Huang Yang, Lowe Henry J, Hersh William R
Stanford Medical Informatics, The Office of Information Resources and Technology, Stanford University School of Medicine, California 94305, USA.
J Am Med Inform Assoc. 2003 Nov-Dec;10(6):580-7. doi: 10.1197/jamia.M1369. Epub 2003 Aug 4.
Despite the advantages of structured data entry, much of the patient record is still stored as unstructured or semistructured narrative text. The issue of representing clinical document content remains problematic. The authors' prior work using an automated UMLS document indexing system has been encouraging but has been affected by the generally low indexing precision of such systems. In an effort to improve precision, the authors have developed a context-sensitive document indexing model to calculate the optimal subset of UMLS source vocabularies used to index each document section. This pilot study was performed to evaluate the utility of this indexing approach on a set of clinical radiology reports.

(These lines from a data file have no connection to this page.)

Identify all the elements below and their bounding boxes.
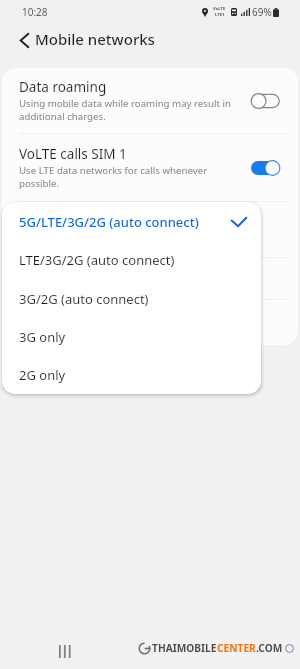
button[interactable]: On	[251, 160, 280, 176]
button[interactable]: Data roaming	[2, 68, 298, 133]
staticText: VoLTE calls SIM 1	[19, 145, 127, 163]
staticText: LTE1	[215, 12, 225, 18]
button[interactable]: Recent apps	[53, 639, 77, 663]
button[interactable]: 5G/LTE/3G/2G (auto connect)	[2, 202, 261, 241]
button[interactable]: 3G/2G (auto connect)	[2, 279, 261, 318]
staticText: 3G/2G (auto connect)	[19, 290, 247, 308]
staticText: VoLTE	[213, 6, 226, 12]
button[interactable]: LTE/3G/2G (auto connect)	[2, 241, 261, 279]
staticText: LTE/3G/2G (auto connect)	[19, 251, 247, 269]
staticText: 5G/LTE/3G/2G (auto connect)	[19, 213, 231, 231]
button[interactable]: VoLTE calls SIM 1	[2, 134, 298, 201]
staticText: 10:28	[22, 5, 48, 19]
staticText: Data roaming	[19, 78, 107, 96]
button[interactable]: Access Point Names	[2, 258, 298, 299]
button[interactable]: Navigate up	[12, 28, 36, 52]
staticText: .COM	[256, 641, 283, 655]
staticText: 2G only	[19, 366, 247, 384]
staticText: 69%	[252, 5, 272, 19]
staticText: Use LTE data networks for calls whenever…	[19, 164, 208, 190]
button[interactable]: 3G only	[2, 318, 261, 356]
staticText: 3G only	[19, 328, 247, 346]
button[interactable]: Network mode SIM 1	[2, 202, 298, 257]
button[interactable]: 2G only	[2, 356, 261, 394]
button[interactable]: Off	[251, 93, 280, 109]
staticText: CENTER	[217, 641, 256, 655]
staticText: Network mode SIM 1	[19, 214, 153, 232]
button[interactable]: Network operators	[2, 300, 298, 345]
staticText: THAIMOBILE	[152, 641, 217, 655]
staticText: Mobile networks	[35, 29, 155, 49]
staticText: Using mobile data while roaming may resu…	[19, 97, 231, 123]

A set of clinical radiology reports that had been indexed manually using UMLS concept descriptors was indexed automatically by the SAPHIRE indexing engine. Using the data generated by this process the authors developed a system that simulated indexing, at the document section level, of the same document set using many permutations of a subset of the UMLS constituent vocabularies.
The precision and recall scores generated by simulated indexing for each permutation of two or three UMLS constituent vocabularies were determined.
While there was considerable variation in precision and recall values across the different subtypes of radiology reports, the overall effect of this indexing strategy using the best combination of two or three UMLS constituent vocabularies was an improvement in precision without significant impact of recall.
In this pilot study a contextual indexing strategy improved overall precision in a set of clinical radiology reports.
尽管结构化数据录入具有诸多优势,但患者记录的大部分内容仍以非结构化或半结构化的叙述性文本形式存储。表示临床文档内容的问题仍然存在。作者先前使用自动统一医学语言系统(UMLS)文档索引系统的工作令人鼓舞,但受到此类系统通常较低的索引精度的影响。为了提高精度,作者开发了一种上下文敏感的文档索引模型,以计算用于索引每个文档部分的UMLS源词汇的最佳子集。本试点研究旨在评估这种索引方法在一组临床放射学报告中的效用。
一组已使用UMLS概念描述符进行手动索引的临床放射学报告由蓝宝石索引引擎自动索引。利用此过程生成的数据,作者开发了一个系统,该系统在文档部分级别模拟使用UMLS组成词汇的一个子集的许多排列对同一文档集进行索引。
确定由两个或三个UMLS组成词汇的每个排列的模拟索引生成的精度和召回率分数。
虽然不同亚型的放射学报告的精度和召回率值存在相当大的差异,但使用两个或三个UMLS组成词汇的最佳组合的这种索引策略的总体效果是精度提高,而召回率没有显著影响。
在本试点研究中,一种上下文索引策略提高了一组临床放射学报告的总体精度。